Conta ela, prosseguindo o seu tortuoso fio, que tanto como o cura começava de preparar-se para consolar a Cardênio, o atalhou uma voz, que lhe chegou aos ouvidos, e que em tons magoados se lastimava assim:
— Ai, Deus! será possível ter eu já achado lugar, em que sepulte a ocultas este corpo, que tão sobreposse vou arrastando? espero que sim, se me não mente a soledade que estas serras me afiançam.
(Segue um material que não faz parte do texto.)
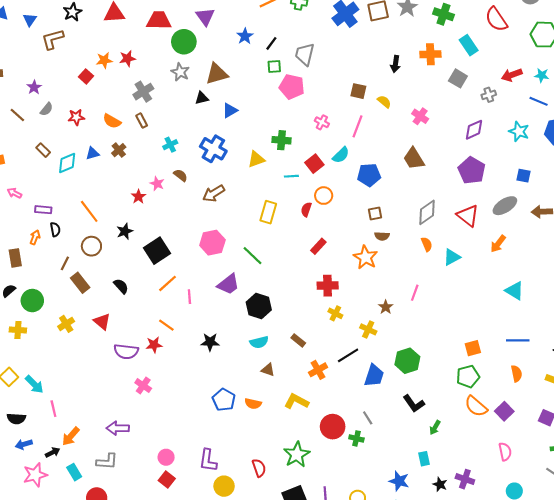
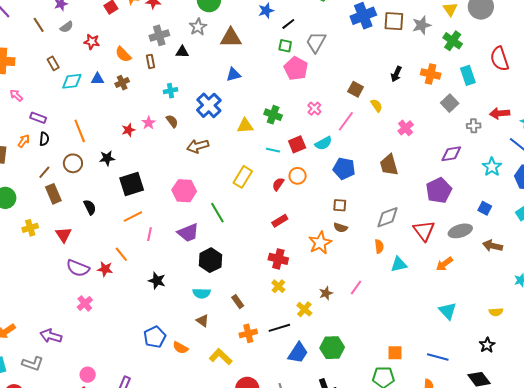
black triangle: (202, 98) -> (182, 52), moved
Ai desditosa! quão mais agradável companhia não farão estas penhas e moitas ao meu sentimento, pois me proporcionarão comunicar estas queixas com o céu, e não a criaturas humanas!
Na terra já não há com quem se possa tomar conselho nas incertezas, alívio nos queixumes, nem remédio na desgraça.
Tudo isto ouviram distintamente o cura e os mais que ali eram; e por lhes parecer que perto dali estava a pessoa que tais queixas proferia, se levantaram para ir ter com ela. Não tinham andado vinte passos, quando de trás de um penhasco viram sentado ao pé de um freixo um mancebo entrajado à lavradora, ao qual, por estar com a cabeça baixa, a lavar os pés num regatinho, não puderam imediatamente divisar o rosto. Aproximaram-se-lhe tão calados, que não foram dele pressentidos, de atento que estava na sua lavagem dos pés; e tais eram eles, que não pareciam senão dois pedaços de puro cristal entre as outras pedras da corrente.